How does Banquo foil Macbeth?
Remember, in literature, a foil is a character who contrasts another character through the character's qualities and characteristics.
Banquo is Macbeth's foil because his reactions to the witches premonitions are the opposite of Macbeth's. Through his reactions, we see what a good and loyal subject of King Duncan Banquo is. This leads the audience to realize Macbeth's reactions are not good and honest and have already led him to think about the possibilities for power he may have, if their predictions come true.
Banquo greets the witches asking for his fortune after they've given such noble titles on Macbeth, but instead of asking for power, he seems more interested in his future.
Good sir, why do you start, and seem to fear
Things that do sound so fair? I’ the name of truth,(55)
Are ye fantastical or that indeed
Which outwardly ye show? My noble partner
You greet with present grace and great prediction
Of noble having and of royal hope,
That he seems rapt withal. To me you speak not.(60)
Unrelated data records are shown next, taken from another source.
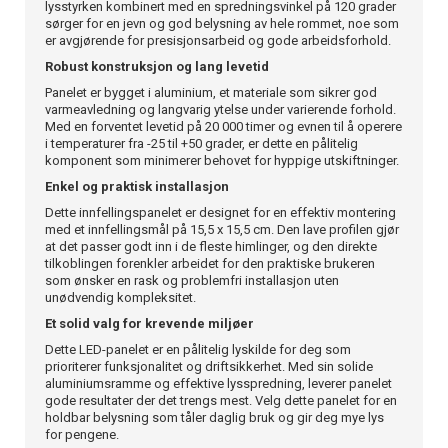
lysstyrken kombinert med en spredningsvinkel på 120 grader
sørger for en jevn og god belysning av hele rommet, noe som
er avgjørende for presisjonsarbeid og gode arbeidsforhold.
Robust konstruksjon og lang levetid
Panelet er bygget i aluminium, et materiale som sikrer god
varmeavledning og langvarig ytelse under varierende forhold.
Med en forventet levetid på 20 000 timer og evnen til å operere
i temperaturer fra -25 til +50 grader, er dette en pålitelig
komponent som minimerer behovet for hyppige utskiftninger.
Enkel og praktisk installasjon
Dette innfellingspanelet er designet for en effektiv montering
med et innfellingsmål på 15,5 x 15,5 cm. Den lave profilen gjør
at det passer godt inn i de fleste himlinger, og den direkte
tilkoblingen forenkler arbeidet for den praktiske brukeren
som ønsker en rask og problemfri installasjon uten
unødvendig kompleksitet.
Et solid valg for krevende miljøer
Dette LED-panelet er en pålitelig lyskilde for deg som
prioriterer funksjonalitet og driftsikkerhet. Med sin solide
aluminiumsramme og effektive lysspredning, leverer panelet
gode resultater der det trengs mest. Velg dette panelet for en
holdbar belysning som tåler daglig bruk og gir deg mye lys
for pengene.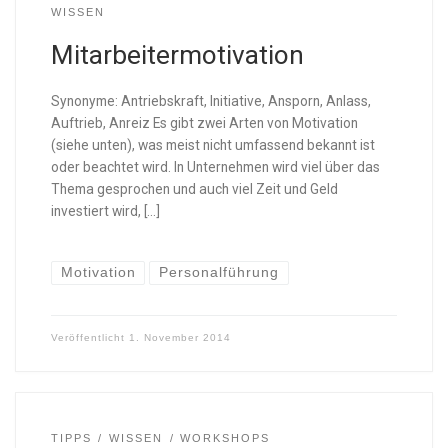
WISSEN
Mitarbeitermotivation
Synonyme: Antriebskraft, Initiative, Ansporn, Anlass,
Auftrieb, Anreiz Es gibt zwei Arten von Motivation
(siehe unten), was meist nicht umfassend bekannt ist
oder beachtet wird. In Unternehmen wird viel über das
Thema gesprochen und auch viel Zeit und Geld
investiert wird, […]
Motivation
Personalführung
Veröffentlicht
1. November 2014
TIPPS
WISSEN
WORKSHOPS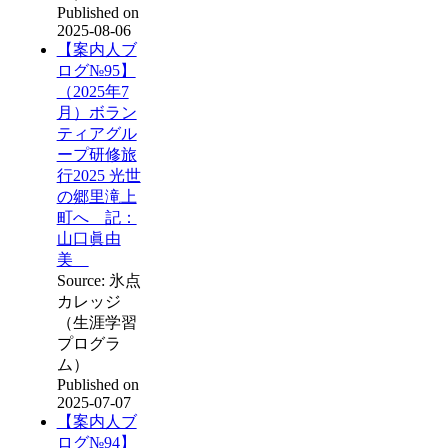
Published on
2025-08-06
【案内人ブ
ログ№95】
（2025年7
月）ボラン
ティアグル
ープ研修旅
行2025 光世
の郷里滝上
町へ 記：
山口眞由
美
Source: 氷点
カレッジ
（生涯学習
プログラ
ム）
Published on
2025-07-07
【案内人ブ
ログ№94】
If you can look into the seeds of time,
And say which grain will grow and which will not,
Speak then to me, who neither beg nor fear
Your favors nor your hate.
In Act 1 scene 4, Macbeth has already begun to think beyond his new title, Thane of Cawdor, at the possibility of being king. When Duncan names his son heir to the throne and Prince of Cumberland, instead of thinking about what he has, he begins planing what he needs to do to achieve the next step.
The Prince of Cumberland! That is a step
On which I must fall down or else o’erleap
For in my way it lies. Stars, hide your fires;
Let no light see my black and deep desires.